The round 1 of Facebook Hacker Cup 2016 starts in a little over 4 hours at 10am PST.
Everyone who solved at least one problem in the qualification round (CF post) is eligible to compete. Click here to enter Round 1.
Note that advancement criteria to round 2 was changed. The criteria now is to achieve at least 30 points in Round 1, instead of same points as 500th. These changes were published in the competition FAQ.
Moving it into recent actions. Contest will start in 3 minutes.
I already hate laundry and counting number of zeroes in constraints :)
http://codeforces.me/contest/452/problem/D I hate laundry.
Could someone please explain the first sample test of Yatchzee? The only step costs 2 dollars, meaning the amount of money left will never exceed 1 dollar, how can the expected value be 1.666666667?
Why?
EDIT: You people have no respect for the Socratic Method.
The statement said that he will stop when he can't afford the cost of the next step, so if he's left with 2 dollars or more, he will continue paying.
Oh I see it now. The initial money is a real value.
For problem Laundro,Matt which data structure should I use? Can anyone give any suggestions?
NO
That's against the rules. We'd be disqualified for discussing the problems before the contest ends.
Sorry!!I did not know that.
Do you usually discuss questions during the exams with your friends in your school (or when you were at school) ?
why they have this one time 6 minutes rule ? it's so annoying for countries with crappy internet. I couldn't download input file fast enough and it's expired now :| I sent an email to them, and they responded :
"Unfortunately, we cannot extend the time limit — it's your responsibility to be able to download the input in time (we make sure it's not too large)."
it's just so disappointing!
An idea for organizers: encrypt the input (ZIP should be ok I think), make tests downloadable at any moment and show password on request (which should also start countdown).
Same thing works for uploading: make user upload hash of their output (probably, with some salt so sharing hashes does not help) under 6 minutes and then allow more time to upload actual file.
Hashing output have a few drawbacks, since hashing is very sensitive to small changes:
Lower/Upper case: case #1:
Forgot #: Case 1:
Precision: Case #1: 1.2345678910
Trailing spaces: Case #1: 1 2 3 4 (trailing SPACE)
Getting an encrypted input beforehand would be nice though.
In case they use smart checker which can handle all these things — you can ask about sending hash of your output during 6 minutes timespan, and then uploading your output (which should have same hash) in next X hours.
On the other side — output files are small, so it doesn't make much sense, unlike giving encoded input beforehand.
Yeah, I like the idea of uploading a hash, and then allowing arbitrarily long upload times.
(though usually input is by far the larger file)
I really hope that yeputons's idea is applied in the next round.
Not next round, but potentially next year.
That's a good idea, but overcomplicated for those who have fast internet access (unzip inputs and getting hashes for all tasks can be annoying). Maybe you can keep both the current format and yeputons's idea?

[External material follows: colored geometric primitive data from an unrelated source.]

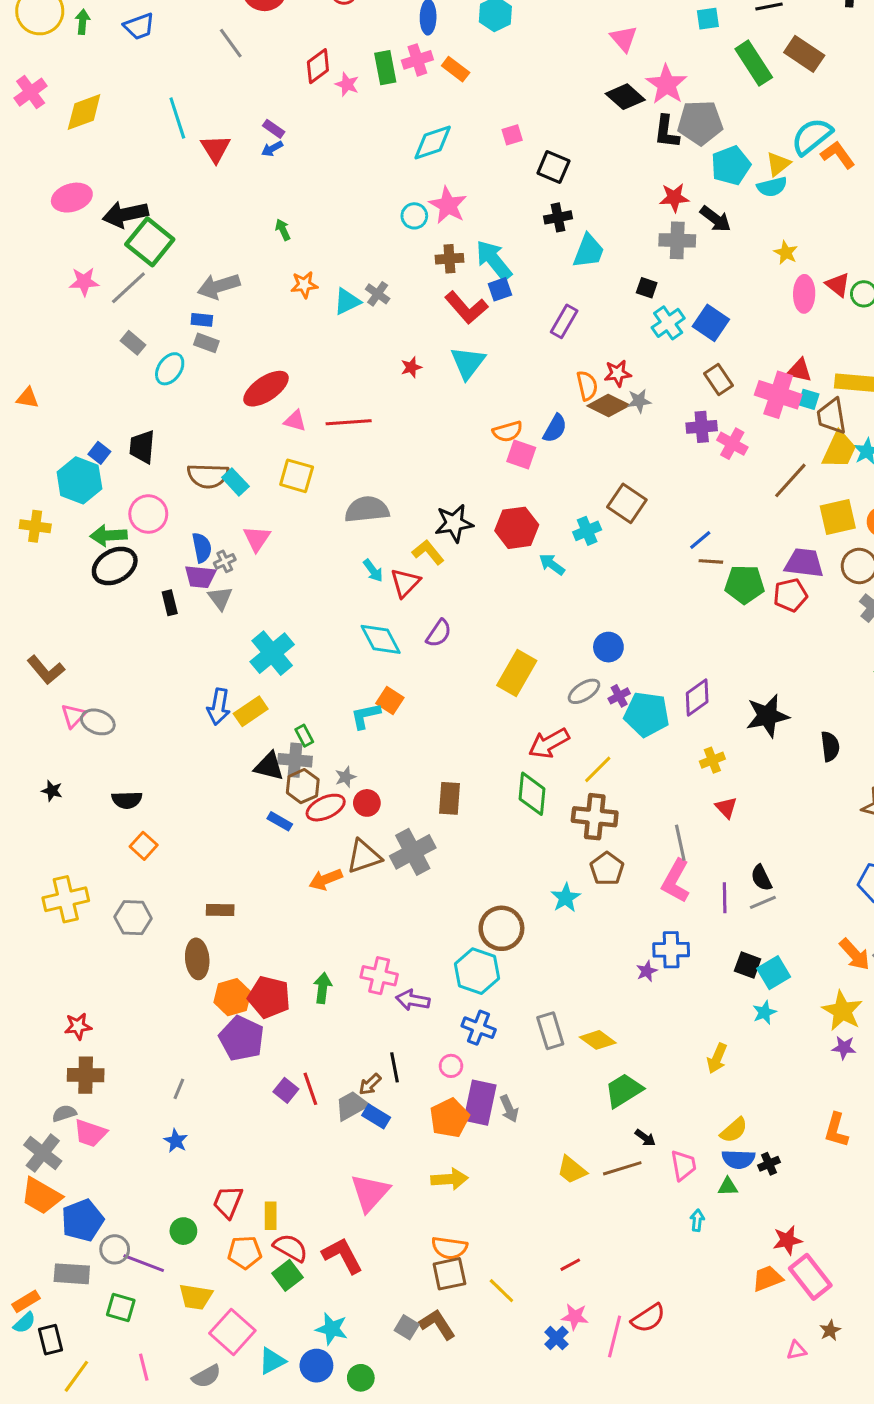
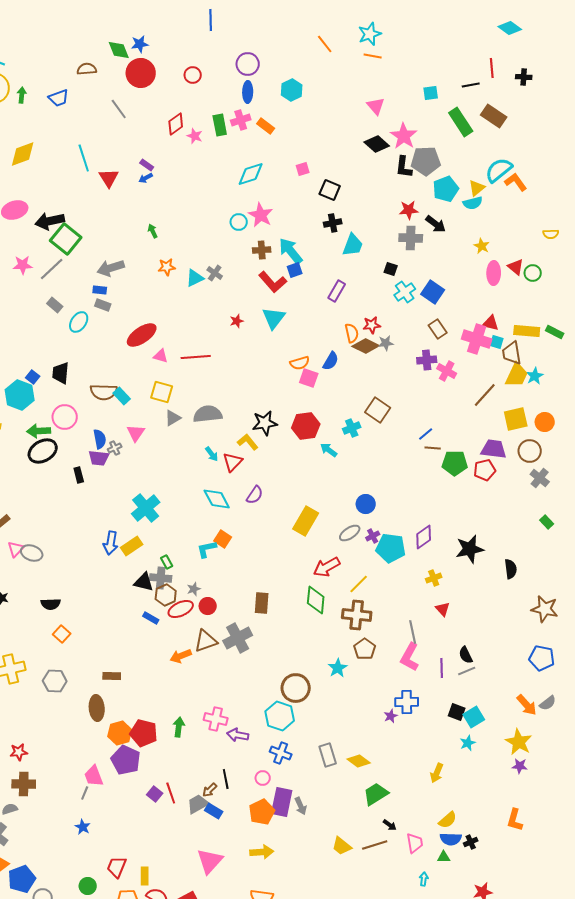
gray triangle: (220, 598) -> (173, 418), moved, turned 36
pink trapezoid: (90, 1133) -> (94, 776), moved, turned 50

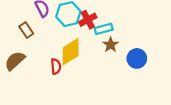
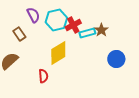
brown star: (111, 45) -> (101, 30), moved
red semicircle: (56, 66) -> (43, 76), moved

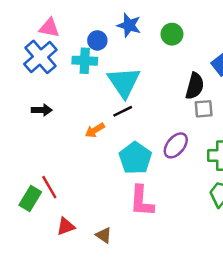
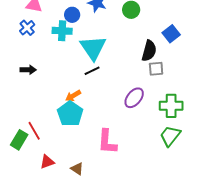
blue cross: (40, 57) -> (27, 28), size x0.6
orange arrow: (95, 130) -> (73, 96), moved
cyan pentagon: (135, 158) -> (70, 114), moved

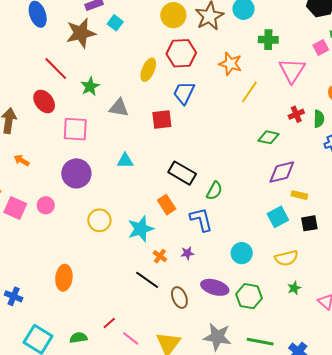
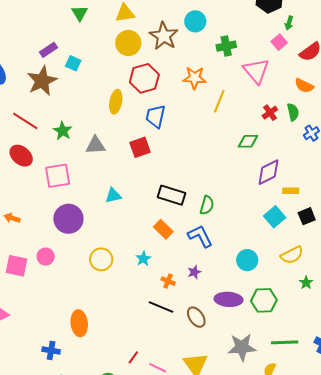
cyan star: (141, 229) -> (143, 259), size x0.6
blue cross: (14, 296) -> (51, 350), moved

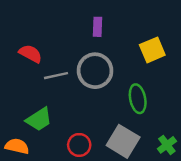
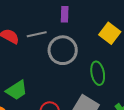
yellow square: (152, 50) -> (110, 33), turned -30
gray line: (56, 76) -> (37, 34), moved

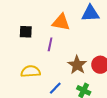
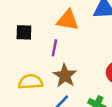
brown star: (77, 65) -> (65, 76), moved

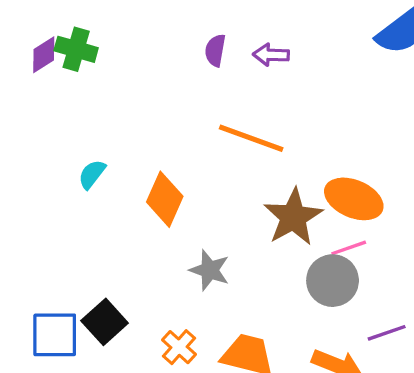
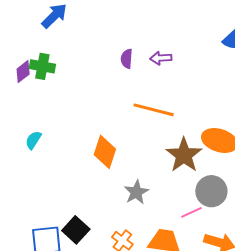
cyan semicircle: (92, 174) -> (33, 140), moved
pink line: (349, 248) -> (192, 212), moved
gray star: (210, 270) -> (136, 192), turned 30

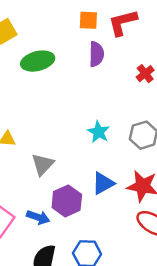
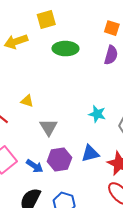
cyan star: (99, 132) -> (97, 114), turned -30
gray triangle: (43, 164) -> (49, 127), turned -30

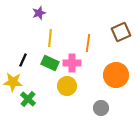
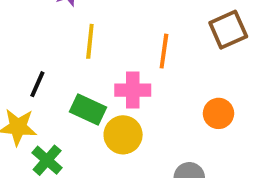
green rectangle: (50, 63) -> (88, 110), moved
orange circle: (116, 75) -> (218, 113), size x0.6

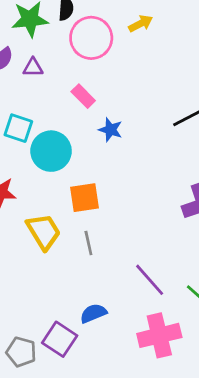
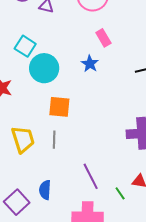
pink rectangle: (83, 96) -> (103, 38), moved
yellow trapezoid: (44, 232) -> (23, 139), moved
blue semicircle: (93, 313) -> (45, 190), turned -78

Yeah, this is a minority use case. We'd want both formats.
One solution is like this:
For getting input, we can write test case generator in javascript — when you click 'Download data', the server will send the js code, your browser will run it then get an input file. Nothing will look different from current workflow, only backend changes.
For uploading output, we can keep the current UI, when you click 'Upload Output', the browser first send hash to server, then try to upload the actual file, if failed — then it will show 'Please upload output file with hash xxxxxxxx'. So if your internet is good, then nothing will be changed.
I wish you all the best with generating 10MB file with JavaScript in browser. Especially if generator is not that simple.
Also, that would expose generating strategies to participants, which is not the best option. E.g. there are some problems where you have to find, say, Hamiltonian cycle in a graph. Exposing generator is a really bad idea here.
You are right, there may be performance issue for some cases.
For your second concern, we can uglify that code, then it will be very hard to get some useful info under 6 minutes.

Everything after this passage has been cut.